Sector experts come together at ASA-LLST event to discuss key advice workforce challenges and solutions
More than 40 advice sector experts joined us for the first ever “Building a more sustainable advice workforce” event, held at Simmons & Simmons LLP and online on Wednesday 12 June.
Jointly organised by Advice Services Alliance and London Legal Support Trust as part of the Advice Workforce Development Fund programme, the event was an opportunity to bring the advice sector across England and Wales together and kick-start the conversation on addressing some of the sector’s biggest challenges to recruitment, retention, training and progression at the moment.
The Fund’s senior programme manager Chris Scutt said, “We were delighted by the sheer energy that people brought to the event, and wanted to thank everybody who joined us.

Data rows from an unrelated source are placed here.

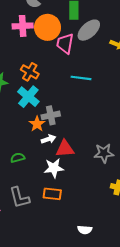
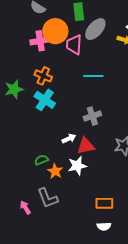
pink cross: (23, 26) -> (40, 41), moved
gray cross: (51, 115) -> (92, 116), moved
orange star: (37, 124) -> (55, 171), moved
orange rectangle: (52, 194) -> (104, 203), moved
white semicircle: (85, 230) -> (104, 226), moved

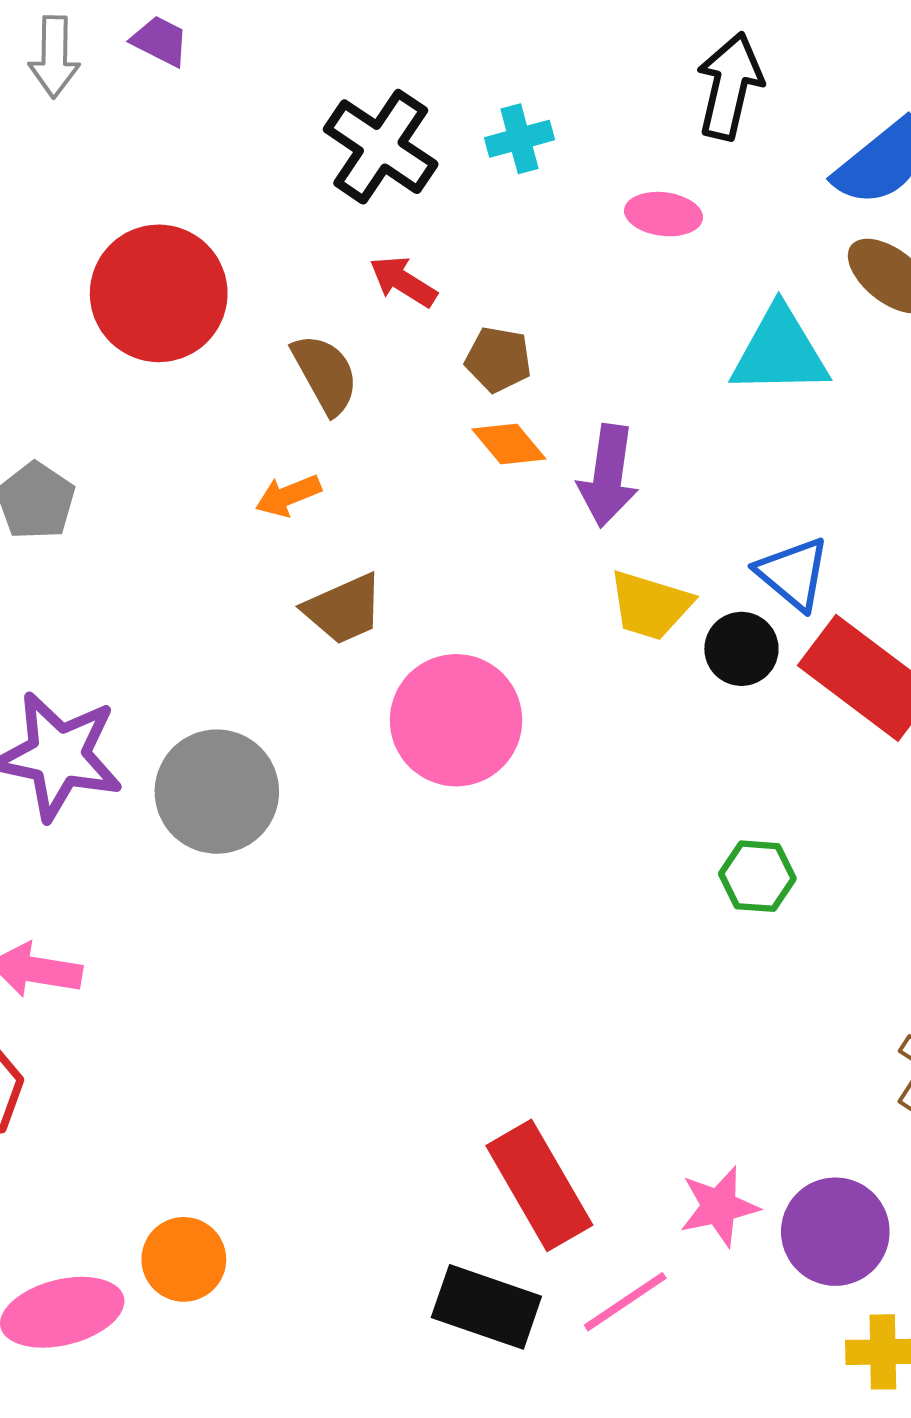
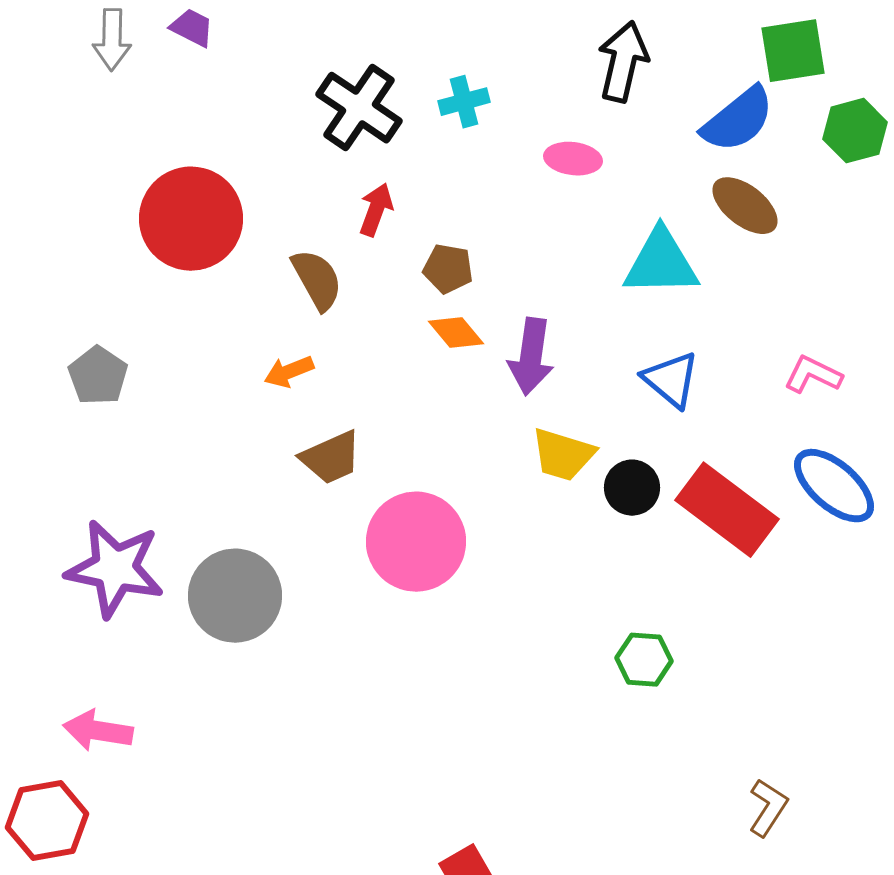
red arrow: (403, 281) -> (376, 210), turned 78
blue triangle: (793, 574) -> (671, 380), moved

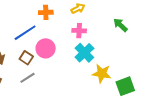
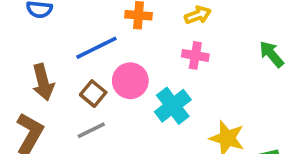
cyan cross: (84, 53) -> (173, 106), moved

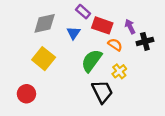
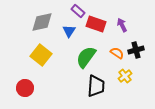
black cross: (145, 41) -> (136, 50), moved
orange semicircle: (115, 45) -> (117, 53), moved
yellow cross: (119, 71) -> (125, 76), moved
black trapezoid: (102, 92) -> (96, 86), turned 30

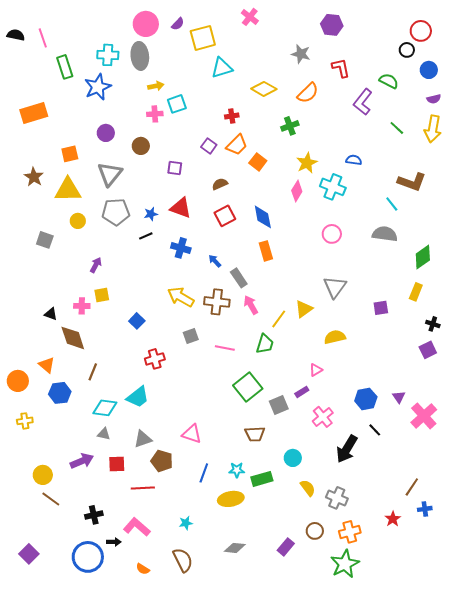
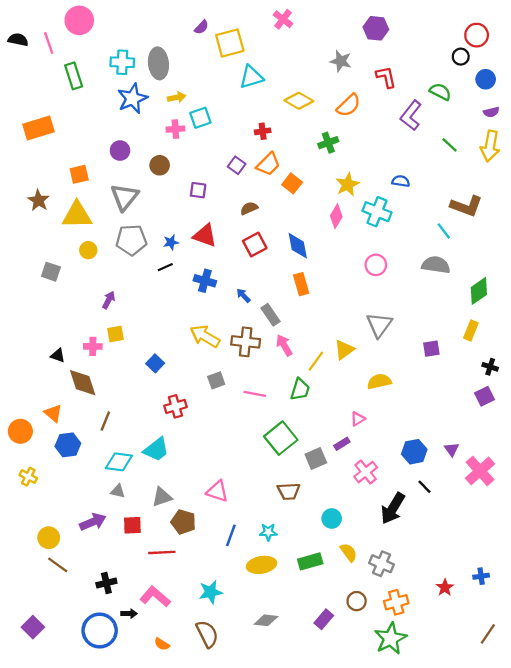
pink circle: (146, 24) -> (79, 20), moved
blue star: (98, 87) -> (132, 98), moved
yellow cross: (25, 421) -> (28, 477), turned 35
green rectangle: (262, 479) -> (310, 561), moved
brown line: (412, 487) -> (488, 634), moved
cyan star: (186, 523) -> (211, 592), size x1.5

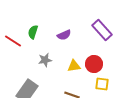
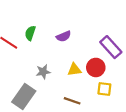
purple rectangle: (102, 30) -> (111, 47), moved
gray star: (45, 60) -> (43, 72), moved

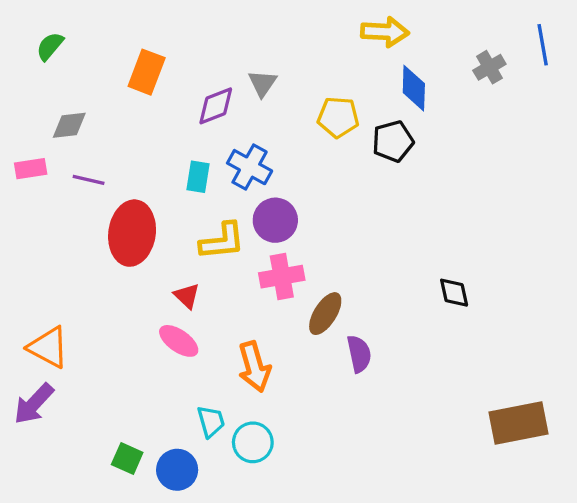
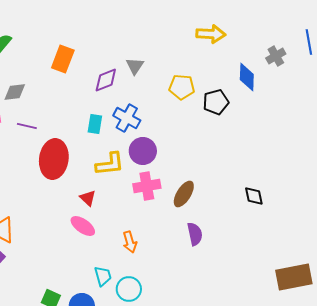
blue diamond: (414, 88) -> (247, 77), moved
brown ellipse: (325, 314) -> (184, 194), moved
orange arrow: (254, 367) -> (130, 242), size x0.7

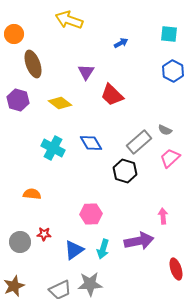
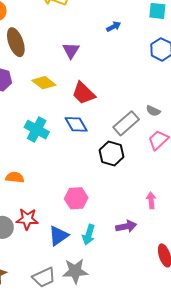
blue arrow: (121, 43) -> (114, 27), moved
red trapezoid: (112, 95) -> (83, 93), moved
red star: (44, 234) -> (27, 219), size x1.5
purple arrow: (139, 241) -> (126, 226), size x0.7

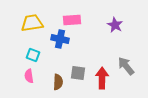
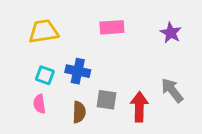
pink rectangle: (72, 20) -> (112, 27), moved
purple star: (115, 25) -> (171, 33), moved
blue cross: (60, 39) -> (78, 71), moved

Whether you’re in Wales, or Manchester, London or elsewhere, this event showed the hunger that exists to create a more sustainable advice workforce, which will ensure the sector is there for people in their times of need”.
The event included two panel discussions, chaired by Sue James (of Legal Action Group), and Sioned Churchill (formerly of Trust for London, and now working with LLST as an adviser to the Advice Workforce programme). The first panel, which included Alan Markey of Coventry Independent Advice Service (and Chair of NAWRA), Victoria Speed of the Employment Legal Advice Network, and Matthew Howgate of the Legal Aid Practitioners Group, spoke to the practical and real-world challenges to advice workforce development.
Alan asked if there was an identity crisis within the sector these days: were we still attractive to today’s students? Victoria spoke of challenges from an employment advice perspective, including the loss of experienced people to other sectors and the knock-on effects for supervision; while Matthew highlighted the challenges of management and leadership, including “accidental managers”, who faced a lack of: (a) time to think; (b) money to deal with the many and complex challenges facing them; (c) management skill; and (d) shared learning and partnership.
The second panel, consisting of Gareth Morgan of Ferret Information Systems (who outlined the excellent Dangos project in Wales), Zoe Bantleman of Immigration Lawyers’ Practitioners’ Association (ILPA), and Dan Manville of Greater Manchester Law Centre (GMLC), generated insights and conversation on strategies and solutions for the future.
Dan, for example, shared GMLC’s model, which welcomes cohorts of law and bar students each year to the Law Centre’s advocacy project. The students work together on WCA and PIP appeals, and the training they receive enables them to present welfare rights cases at tribunal; there is a strong social element built into the project.
And Nezahat Cihan, LLST’s chief executive, spoke of the collaborative work being done in London, thanks to the Propel funding programme, to make recruitment, retention and progression pathways into the advice sector as inclusive and sustainable as possible.